A land bank, known formally as a land reutilization corporation, is a public authority or non-profit organization that acquires unproductive properties for the purpose of returning them to productive use in the community. Their parameters are outlined in the Ohio Revised Code (ORC).
“Our goal is to take properties that are not contributing to the local tax base and local community–properties the private market doesn’t seem to want at this time–then make them attractive for new investment,” said David Kell, Madison County’s director of economic development and planning.
Land banks can acquire land through tax foreclosures, municipal government transfers, auctions, donations, or open-market purchases. The Madison County land bank likely will focus on acquiring land through foreclosures, Kell said, with some land donations, as well.
“We don’t want to disrupt the private market,” Kell said. “If an individual or company wants to buy a property through the normal processes, that’s what we encourage. This is more for donated property or property that doesn’t sell at auction.”
By law, land banks can acquire land at little or no cost through property tax foreclosures and with a clear title and/or elimination of back taxes. Land banks can hold properties tax-free. They must manage and maintain the properties. Responsibilities could include mowing, making sure the property is secure, environmental cleanup, and/or rehabilitation.
The Madison County land bank does not plan to hold onto properties for a long time, nor does it plan to acquire every foreclosed or donated property that comes along, Kell said. The idea is to turn the properties around and sell them for productive use, whether that’s for housing, commercial development, or other purposes that benefit the community.
“We’re going to be selective,” Kell said. “Everything will be evaluated on a case by case basis.”

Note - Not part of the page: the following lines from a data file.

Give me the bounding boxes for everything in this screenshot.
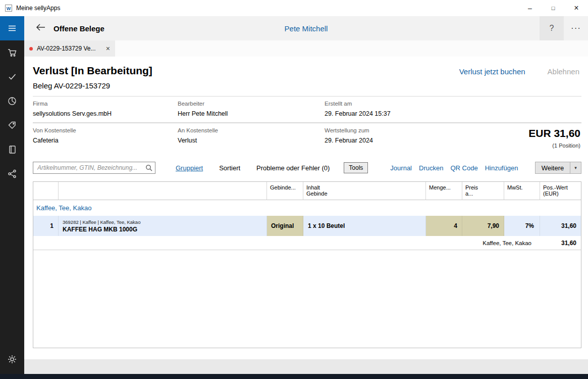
- qr-code-link[interactable]: QR Code: [450, 164, 477, 172]
- header-article: [59, 182, 267, 200]
- field-value: Herr Pete Mitchell: [178, 110, 325, 117]
- titlebar: W Meine sellyApps – □ ×: [0, 0, 588, 16]
- sidebar-item-cart[interactable]: [0, 40, 24, 65]
- field-value: 29. Februar 2024 15:37: [325, 110, 391, 117]
- search-wrap: [33, 162, 155, 174]
- sidebar-item-share[interactable]: [0, 162, 24, 186]
- tools-button[interactable]: Tools: [344, 162, 368, 173]
- table-header-row: Gebinde... Inhalt Gebinde Menge... Preis…: [33, 182, 581, 200]
- table-row[interactable]: 1 369282 | Kaffee | Kaffee, Tee, Kakao K…: [33, 216, 581, 236]
- document-title-row: Verlust [In Bearbeitung] Verlust jetzt b…: [33, 65, 581, 77]
- header-gebinde[interactable]: Gebinde...: [267, 182, 303, 200]
- sidebar-item-journal[interactable]: [0, 137, 24, 162]
- tab-label: AV-0229-153729 Ve...: [37, 45, 102, 52]
- header-mwst[interactable]: MwSt.: [504, 182, 540, 200]
- mwst-cell: 7%: [504, 216, 540, 236]
- field-an-kostenstelle: An Kostenstelle Verlust: [178, 127, 325, 149]
- inhalt-cell: 1 x 10 Beutel: [303, 216, 426, 236]
- field-label: Bearbeiter: [178, 101, 325, 107]
- gear-icon: [7, 354, 17, 364]
- journal-link[interactable]: Journal: [390, 164, 412, 172]
- minimize-button[interactable]: –: [518, 0, 542, 16]
- window-controls: – □ ×: [518, 0, 588, 16]
- problems-filter[interactable]: Probleme oder Fehler (0): [256, 164, 330, 172]
- header-actions: ? ···: [540, 16, 588, 40]
- field-value: 29. Februar 2024: [325, 137, 373, 144]
- fields-row-2: Von Kostenstelle Cafeteria An Kostenstel…: [33, 123, 581, 154]
- menu-button[interactable]: [0, 16, 24, 40]
- article-cell: 369282 | Kaffee | Kaffee, Tee, Kakao KAF…: [59, 216, 267, 236]
- header-preis[interactable]: Preis a...: [462, 182, 504, 200]
- field-label: Firma: [33, 101, 178, 107]
- sidebar-item-tasks[interactable]: [0, 65, 24, 89]
- unsaved-dot-icon: [29, 47, 33, 51]
- check-icon: [7, 72, 17, 82]
- sidebar: [0, 16, 24, 374]
- bottom-strip: [24, 359, 588, 374]
- document-title: Verlust [In Bearbeitung]: [33, 65, 152, 77]
- more-dropdown-label: Weitere: [536, 162, 570, 173]
- help-button[interactable]: ?: [540, 16, 564, 40]
- back-arrow-icon: [35, 23, 45, 33]
- document-actions: Verlust jetzt buchen Ablehnen: [459, 67, 581, 76]
- main-row: Offene Belege Pete Mitchell ? ··· AV-022…: [0, 16, 588, 374]
- positions-table: Gebinde... Inhalt Gebinde Menge... Preis…: [33, 181, 581, 348]
- hamburger-icon: [7, 23, 17, 33]
- menge-cell[interactable]: 4: [426, 216, 462, 236]
- gebinde-cell[interactable]: Original: [267, 216, 303, 236]
- header-inhalt[interactable]: Inhalt Gebinde: [303, 182, 426, 200]
- content: Offene Belege Pete Mitchell ? ··· AV-022…: [24, 16, 588, 374]
- back-button[interactable]: [35, 23, 45, 33]
- app-window: W Meine sellyApps – □ ×: [0, 0, 588, 379]
- sidebar-item-reports[interactable]: [0, 89, 24, 113]
- tab-document[interactable]: AV-0229-153729 Ve... ×: [24, 40, 115, 57]
- book-loss-button[interactable]: Verlust jetzt buchen: [459, 67, 525, 76]
- add-link[interactable]: Hinzufügen: [485, 164, 518, 172]
- maximize-button[interactable]: □: [542, 0, 565, 16]
- share-icon: [7, 169, 17, 179]
- sidebar-item-labels[interactable]: [0, 113, 24, 137]
- article-name: KAFFEE HAG MKB 1000G: [63, 226, 137, 233]
- more-options-button[interactable]: ···: [564, 16, 588, 40]
- book-icon: [7, 145, 17, 155]
- field-label: An Kostenstelle: [178, 127, 325, 133]
- preis-cell[interactable]: 7,90: [462, 216, 504, 236]
- field-value: Cafeteria: [33, 137, 178, 144]
- header-wert[interactable]: Pos.-Wert (EUR): [540, 182, 581, 200]
- wert-cell: 31,60: [540, 216, 581, 236]
- field-value: Verlust: [178, 137, 325, 144]
- sorted-toggle[interactable]: Sortiert: [219, 164, 240, 172]
- summary-value: 31,60: [540, 236, 581, 250]
- document-area: Verlust [In Bearbeitung] Verlust jetzt b…: [24, 57, 588, 359]
- document-number: Beleg AV-0229-153729: [33, 81, 581, 90]
- group-header: Kaffee, Tee, Kakao: [33, 200, 581, 216]
- total-positions: (1 Position): [528, 143, 580, 149]
- field-value: sellysolutions Serv.ges.mbH: [33, 110, 178, 117]
- search-icon: [145, 164, 153, 174]
- row-number: 1: [33, 216, 59, 236]
- search-input[interactable]: [33, 162, 155, 174]
- tab-close-icon[interactable]: ×: [106, 44, 110, 53]
- fields-row-1: Firma sellysolutions Serv.ges.mbH Bearbe…: [33, 96, 581, 123]
- page-title: Offene Belege: [54, 24, 104, 33]
- total-block: EUR 31,60 (1 Position): [528, 127, 580, 149]
- field-firma: Firma sellysolutions Serv.ges.mbH: [33, 101, 178, 117]
- sidebar-item-settings[interactable]: [0, 347, 24, 371]
- field-von-kostenstelle: Von Kostenstelle Cafeteria: [33, 127, 178, 149]
- chevron-down-icon: ▾: [570, 162, 581, 173]
- tag-icon: [7, 120, 17, 130]
- svg-text:W: W: [7, 6, 11, 11]
- field-label: Wertstellung zum: [325, 127, 373, 133]
- grouped-toggle[interactable]: Gruppiert: [176, 164, 203, 172]
- close-button[interactable]: ×: [565, 0, 588, 16]
- pie-chart-icon: [7, 96, 17, 106]
- reject-button[interactable]: Ablehnen: [548, 67, 579, 76]
- more-dropdown-button[interactable]: Weitere ▾: [535, 162, 581, 174]
- field-label: Erstellt am: [325, 101, 391, 107]
- window-title: Meine sellyApps: [16, 5, 60, 12]
- header-menge[interactable]: Menge...: [426, 182, 462, 200]
- print-link[interactable]: Drucken: [419, 164, 443, 172]
- field-label: Von Kostenstelle: [33, 127, 178, 133]
- current-user-link[interactable]: Pete Mitchell: [285, 24, 328, 33]
- field-erstellt-am: Erstellt am 29. Februar 2024 15:37: [325, 101, 391, 117]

As for funding for property purchases and management, Kell said the land bank has a few avenues it can pursue. The county treasurer’s office can set aside some of its Delinquent Tax and Assessment Collection funds for the land bank. Government entities in the county can put seed money into the land bank.
“We will need to have those dollars if we take on property,” Kell said.

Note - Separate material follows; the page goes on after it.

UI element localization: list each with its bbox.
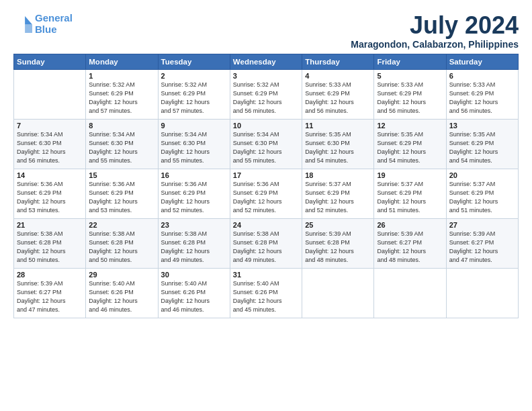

Once the land bank is up and running, proceeds from its property sales will go back into maintaining and managing its other properties.
The land bank will work closely with townships and municipalities in the county.

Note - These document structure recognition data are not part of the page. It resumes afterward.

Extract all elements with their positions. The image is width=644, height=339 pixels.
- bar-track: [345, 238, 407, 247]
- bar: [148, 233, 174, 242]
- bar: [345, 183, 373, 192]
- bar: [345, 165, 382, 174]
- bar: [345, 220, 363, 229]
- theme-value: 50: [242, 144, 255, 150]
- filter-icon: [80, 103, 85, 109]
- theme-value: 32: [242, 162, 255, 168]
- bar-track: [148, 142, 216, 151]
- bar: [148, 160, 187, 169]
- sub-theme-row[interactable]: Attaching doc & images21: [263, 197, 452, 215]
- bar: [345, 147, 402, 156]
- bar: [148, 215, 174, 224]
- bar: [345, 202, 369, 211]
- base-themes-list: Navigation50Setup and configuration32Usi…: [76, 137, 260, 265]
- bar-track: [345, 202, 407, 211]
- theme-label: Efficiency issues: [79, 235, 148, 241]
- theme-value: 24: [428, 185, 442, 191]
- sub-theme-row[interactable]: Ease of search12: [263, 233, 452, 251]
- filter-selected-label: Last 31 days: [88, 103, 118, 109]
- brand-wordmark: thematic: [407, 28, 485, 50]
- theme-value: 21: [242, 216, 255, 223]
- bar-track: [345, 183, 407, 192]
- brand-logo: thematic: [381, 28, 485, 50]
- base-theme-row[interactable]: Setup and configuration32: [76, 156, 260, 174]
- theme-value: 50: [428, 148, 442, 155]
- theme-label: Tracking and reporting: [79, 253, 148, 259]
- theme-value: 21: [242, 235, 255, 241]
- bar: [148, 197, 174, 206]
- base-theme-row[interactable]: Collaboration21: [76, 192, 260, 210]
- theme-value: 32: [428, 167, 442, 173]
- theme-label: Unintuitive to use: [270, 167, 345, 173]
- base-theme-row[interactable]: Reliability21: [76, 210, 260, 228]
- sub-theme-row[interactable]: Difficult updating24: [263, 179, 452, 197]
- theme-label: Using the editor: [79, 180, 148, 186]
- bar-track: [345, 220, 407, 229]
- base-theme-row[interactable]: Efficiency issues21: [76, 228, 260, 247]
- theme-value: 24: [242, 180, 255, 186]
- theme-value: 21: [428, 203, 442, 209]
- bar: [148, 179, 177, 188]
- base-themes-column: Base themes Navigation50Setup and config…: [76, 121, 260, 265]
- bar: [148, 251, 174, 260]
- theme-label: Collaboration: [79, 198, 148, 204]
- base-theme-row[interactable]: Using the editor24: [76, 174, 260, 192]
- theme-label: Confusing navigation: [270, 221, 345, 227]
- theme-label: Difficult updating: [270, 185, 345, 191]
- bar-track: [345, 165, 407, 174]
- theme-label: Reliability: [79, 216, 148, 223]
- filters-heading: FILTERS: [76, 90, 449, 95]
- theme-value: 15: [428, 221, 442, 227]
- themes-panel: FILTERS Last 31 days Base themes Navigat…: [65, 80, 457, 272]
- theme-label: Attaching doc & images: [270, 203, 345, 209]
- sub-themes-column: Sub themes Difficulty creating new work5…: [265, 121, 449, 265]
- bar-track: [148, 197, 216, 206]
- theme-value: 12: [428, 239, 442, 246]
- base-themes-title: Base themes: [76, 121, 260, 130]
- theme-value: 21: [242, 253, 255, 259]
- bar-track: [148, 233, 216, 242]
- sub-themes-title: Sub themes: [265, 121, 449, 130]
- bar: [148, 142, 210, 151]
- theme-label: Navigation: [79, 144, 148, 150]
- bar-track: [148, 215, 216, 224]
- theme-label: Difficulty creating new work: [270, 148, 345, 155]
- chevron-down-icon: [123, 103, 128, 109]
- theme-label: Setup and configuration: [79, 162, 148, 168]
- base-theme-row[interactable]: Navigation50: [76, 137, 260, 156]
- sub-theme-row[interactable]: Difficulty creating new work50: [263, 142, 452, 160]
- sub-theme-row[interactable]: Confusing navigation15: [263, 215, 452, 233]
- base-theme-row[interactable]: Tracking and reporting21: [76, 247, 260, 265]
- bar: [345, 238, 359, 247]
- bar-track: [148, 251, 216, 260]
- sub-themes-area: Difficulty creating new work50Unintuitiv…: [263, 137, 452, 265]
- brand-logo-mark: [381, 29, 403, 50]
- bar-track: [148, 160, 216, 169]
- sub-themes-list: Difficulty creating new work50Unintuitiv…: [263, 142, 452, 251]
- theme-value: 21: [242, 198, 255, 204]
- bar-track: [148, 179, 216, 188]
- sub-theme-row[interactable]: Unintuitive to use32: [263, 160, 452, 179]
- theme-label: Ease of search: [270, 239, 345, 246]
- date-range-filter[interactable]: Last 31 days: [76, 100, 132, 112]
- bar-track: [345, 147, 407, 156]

“The last thing we want to do is have a local community out of the loop, not knowing what’s going on, and get surprised by something happening in their community,” Kell said.
County officials have been talking for several years about creating a land bank. They have seen other communities use them successfully and thought now was the right time to create one, Kell said.
“More than ever, in the decade I’ve been here, this is the most active it’s been when it comes to developers of all sizes and all types of real estate being interested in Madison County,” he said.
As an example, he pointed to Honda’s announcement last fall that it plans to build an electric vehicle battery plant in Jeffersonville.
“We are in a sweet spot between the (Jeffersonville) plant and Marysville (where Honda operates an auto assembly plant). Two days after the announcement, we had people calling our office about land for end-users supplying that battery plant,” Kell said.
“We want to have tools (like the land bank) to make sure we develop responsibly and allow for any opportunity to be considered,” he continued.
To get the ball rolling, late last year, the Madison County commissioners passed a resolution to form a land bank and filed with the Ohio Secretary of State.
The next step is to form a board. The board must include two county commissioners, the county treasurer, a representative from the largest municipality in the county (London), and three other members, including one with experience in real estate. Mark Forrest and Dr. Tony Xenikis plan to fill the commissioner seats. County Treasurer Stacey McKenzie will fill a seat, as will Rex Castle, London’s safety service director.
“We will discuss appointments for the other three seats at our first meeting,” Kell said. “Our goal is to try to have a representative from the north end of the county and one from the south end of the county, plus someone with a real estate background.”
Meeting dates, times, and places will be posted to the Madison County government website, www.co.madison.oh.us. Meetings will be open to the public.